February 16th 2020 - QF2907 Melbourne-Melbourne (VH-OEH)
Well, it would turn out that my last two Qantas 747 flights were on the same aircraft. I only know this because of photos. This is a special charter flight that orbits Antarctica at low level for four hours. This was a flight that I had always wanted to do. Yet it seems many people either don't know about it or think "meh." Well, the "meh" factor I don't understand. A friend of mine who was Cabin Crew for Qantas and worked on the 747 was called in to do this flight about 10 years ago (wow we are getting old) and she described the flight to me like this "you feel as though you're an Apollo 8 Astronaut orbiting the moon. You are so close you feel as though you could touch it. It's such an amazing and unspoilt landscape that you get to view and basically become members of a fraternity of the so few who have had the opportunity". I couldn't agree more with that description. But despite waiting forever to do this flight, the decision to do it here was because I knew it would be the last time a 747 would ever do this flight. I had to twist my father's arm to join me on this flight as he did have the "meh" factor. In the end, I was able to convince him to do the flight on the basis that it would be the last 747 to conduct this flight and he also realised, despite still travelling frequently, that it would probably be his last opportunity ever to fly on a 747 and it would probably be an amazing way to top off his 747 experiences. As for Antarctica, he doesn't regret the flight and finally sees my friend's viewpoint on this special flight. The short story neither of us has any regrets about doing the flight. We were both seated in Business Class but on the lower deck. As for this being my last flight on a Qantas 747, I think it definitely was the perfect way to celebrate this amazing aircraft and send it off on a flight that's rare and special.

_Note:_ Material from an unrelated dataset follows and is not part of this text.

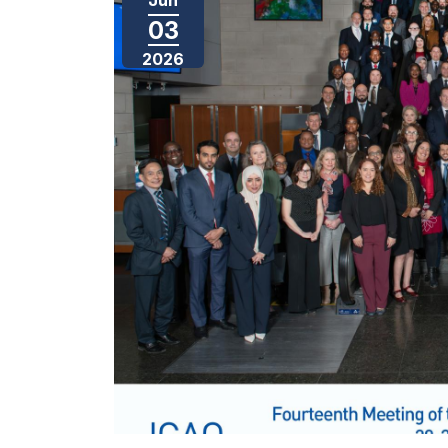
03
2026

The 747 will be greatly missed from Aviation and is the final link to the old glory days of long haul travel. The sounds of this aircraft are absolutely phenomenal. The roar of the four engines from onboard the aircraft as you powered down the runway to the scream it would make if you stood under it as it climbed out. These sounds will always be etched in my memory. One thing that I always loved was when the aircraft would make this massive vibration as it got airborne. It was almost as if the aircraft was saying "damn that was hard work, alright let's do this".
Thank you 747 for your service and the memories you have made for myself and many others. You will be missed tremendously.